Material for the task:
---

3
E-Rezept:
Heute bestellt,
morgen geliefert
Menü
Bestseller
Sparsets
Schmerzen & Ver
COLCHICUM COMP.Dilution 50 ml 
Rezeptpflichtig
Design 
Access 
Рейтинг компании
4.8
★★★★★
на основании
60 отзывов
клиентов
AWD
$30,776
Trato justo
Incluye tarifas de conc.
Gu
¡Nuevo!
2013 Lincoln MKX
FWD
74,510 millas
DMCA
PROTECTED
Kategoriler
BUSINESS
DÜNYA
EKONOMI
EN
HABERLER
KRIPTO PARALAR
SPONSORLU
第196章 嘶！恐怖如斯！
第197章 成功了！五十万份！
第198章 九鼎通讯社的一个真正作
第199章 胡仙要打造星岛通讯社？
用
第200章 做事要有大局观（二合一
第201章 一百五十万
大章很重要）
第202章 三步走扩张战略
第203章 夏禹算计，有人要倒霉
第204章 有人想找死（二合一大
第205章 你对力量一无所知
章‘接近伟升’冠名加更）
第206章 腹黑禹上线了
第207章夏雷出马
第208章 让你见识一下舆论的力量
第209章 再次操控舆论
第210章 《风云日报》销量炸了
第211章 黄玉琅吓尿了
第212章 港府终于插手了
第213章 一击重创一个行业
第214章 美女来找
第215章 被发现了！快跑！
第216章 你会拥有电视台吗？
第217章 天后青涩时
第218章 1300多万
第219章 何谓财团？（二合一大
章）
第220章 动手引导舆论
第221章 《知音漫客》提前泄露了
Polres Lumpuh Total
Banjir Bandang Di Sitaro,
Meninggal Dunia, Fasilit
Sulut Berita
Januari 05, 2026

---

Task requirements: Write out the records exactly, starting at the first line and stopping after the line that contains "第221章 《知音漫客》提前泄露了".

Solution:
3
E-Rezept:
Heute bestellt,
morgen geliefert
Menü
Bestseller
Sparsets
Schmerzen & Ver
COLCHICUM COMP.Dilution 50 ml 
Rezeptpflichtig
Design 
Access 
Рейтинг компании
4.8
★★★★★
на основании
60 отзывов
клиентов
AWD
$30,776
Trato justo
Incluye tarifas de conc.
Gu
¡Nuevo!
2013 Lincoln MKX
FWD
74,510 millas
DMCA
PROTECTED
Kategoriler
BUSINESS
DÜNYA
EKONOMI
EN
HABERLER
KRIPTO PARALAR
SPONSORLU
第196章 嘶！恐怖如斯！
第197章 成功了！五十万份！
第198章 九鼎通讯社的一个真正作
第199章 胡仙要打造星岛通讯社？
用
第200章 做事要有大局观（二合一
第201章 一百五十万
大章很重要）
第202章 三步走扩张战略
第203章 夏禹算计，有人要倒霉
第204章 有人想找死（二合一大
第205章 你对力量一无所知
章‘接近伟升’冠名加更）
第206章 腹黑禹上线了
第207章夏雷出马
第208章 让你见识一下舆论的力量
第209章 再次操控舆论
第210章 《风云日报》销量炸了
第211章 黄玉琅吓尿了
第212章 港府终于插手了
第213章 一击重创一个行业
第214章 美女来找
第215章 被发现了！快跑！
第216章 你会拥有电视台吗？
第217章 天后青涩时
第218章 1300多万
第219章 何谓财团？（二合一大
章）
第220章 动手引导舆论
第221章 《知音漫客》提前泄露了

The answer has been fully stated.